Для этого, думал фон Грюнде, надо быть жестоким. Он страдал оттого, что его голубые глаза не источают, как, например, у Геринга, беспощадность и лютую ненависть: чувствуя, что в характере его заложены эти качества в полной мере, Генрих, глядя на себя в зеркало, терзался до исступления — на него смотрело хотя и красивое, но по-женски мягкое лицо с чуть заметными ямочками на щеках, что придавало ему этакое кокетливое выражение. О глазах и говорить было нечего — вместо жестокости, беспощадности и стального блеска они излучали черт знает что! Девица, а не солдат фюрера.
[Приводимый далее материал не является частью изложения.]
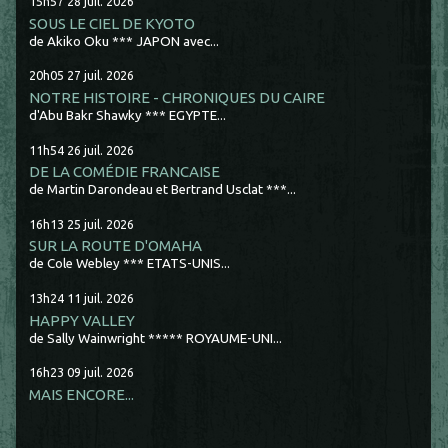
15h57
28
juil. 2026
SOUS LE CIEL DE KYOTO
de Akiko Oku *** JAPON avec...
20h05
27
juil. 2026
NOTRE HISTOIRE - CHRONIQUES DU CAIRE
d'Abu Bakr Shawky *** EGYPTE...
11h54
26
juil. 2026
DE LA COMÉDIE FRANCAISE
de Martin Darondeau et Bertrand Usclat ***...
16h13
25
juil. 2026
SUR LA ROUTE D'OMAHA
de Cole Webley *** ETATS-UNIS...
13h24
11
juil. 2026
HAPPY VALLEY
de Sally Wainwright ***** ROYAUME-UNI...
16h23
09
juil. 2026
MAIS ENCORE...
…До Валенсии, где сопровождаемые эскадрильей фон Грюнде бомбардировщики должны сбросить свой груз, было еще далеко — не менее пятнадцати минут лету, а в небе — ни одной машины республиканцев. Хотя фон Грюнде и знал, что у генерала Сиснероса, командующего ВВС, с авиацией дело дрянь (по данным разведки, представленным накануне, соотношение составляло примерно один самолет республиканцев к шести самолетам Франко), все же полное отсутствие истребителей в небе командира эскадрильи Грюнде настораживало. Пятерка «москас», которая трусливо бежала при появлении пятнадцати «юнкерсов» и семи «мессершмиттов», — не в счет. Правда, такое «бегство» республиканских истребителей до некоторой степени Генриха фон Грюнде удивило: обычно красные вступают в бой даже в самых неблагоприятных для них условиях.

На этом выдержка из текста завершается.